Featuring expert historians, the films showcase the extraordinary gift to Wadham Library, from alumnus Bruce Burke and his wife Julia, of 38 immaculately preserved broadsides from the seventeenth and early eighteenth centuries.
A broadside is a sheet of paper, printed on one side only forming one large page, and from the 1640s, broadsides increasingly provided information to the public in the form of proclamations, declarations and laws. In 1642 civil war broke out in England between Parliamentarians and Royalists. It was a brutal and bloody conflict costing hundreds of thousands of live over the kingdoms of England, Scotland and Ireland.
It was a war fought not only on battlefields but with words. Print took on a new importance during this period. At the end of the sixteenth century, the presses had produced around 260 items a year. In 1641 they produced over 2000; in 1642 over 4,000.
In a series of five films, Sarah Lawrence Director and Wadham Historian George Southcombe talks to Oxford academics – Clive Holmes on the Civil War period; Grant Tapsell on the Restoration; Paul Nash on the printing of broadsides and Sophie Aldred on seventeenth-century reading practices.
Discussing the civil war period Dr Holmes said: “Some…welcomed the opportunities provided by print to create a new nation, a nation of citizens who were fully informed and able to discuss serious issues of religion and politics. Many also felt this was a very dangerous thing – it was dangerous to provide materials which would make available dangerous and heretical views to the populace. In 1642 Charles I complained bitterly of the uses of the press by parliamentarian leaders.” Interestingly, he added, Charles I was making this comment in print.

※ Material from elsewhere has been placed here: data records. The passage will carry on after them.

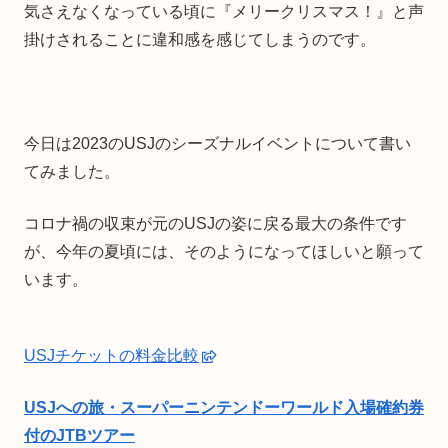
気さえなくなっている頃に『メリークリスマス！』と声
掛けされることに違和感を感じてしまうのです。
今日は2023のUSJのシーズナルイベントについて書い
てみました。
コロナ禍の収束が元のUSJの姿に戻る最大の条件です
が、今年の夏頃には、そのようになってほしいと願って
います。
USJチケットの料金比較
USJへの旅・スーパーニンテンドーワールド入場確約券
付のJTBツアー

The films are produced by Wadham Librarian Tim Kirtley.
Part 1 – Introduction
George Southcombe introduces the Wadham Broadsides and the importance of the print industry in the early 1640s as civil war broke out in England.
Part 2 - Civil War
Historians Clive Holmes and George Southcombe discuss the Civil War period and the significance of print in the 1640s and 50s. “Print is one of the major revolutionary features of this period”.
Part 3 - Restoration
Historians Grant Tapsell and George Southcombe discuss the return to a monarchy in 1660 after the turbulence and disruption of Civil War.
Part 4 – Printing
George Southcombe is joined by Printing Historian Paul Nash who describes the hand printing process of the Wadham Broadsides, involving a wooden press, metal type-setting, woodcuts for decoration, a beater and a puller.
Part 5 – Reading
Sophie Aldred talks to George Southcombe about the way that Wadham’s Broadsides would have been read in the 1640s and 50s when reading was a group activity where texts would be shared orally after reading.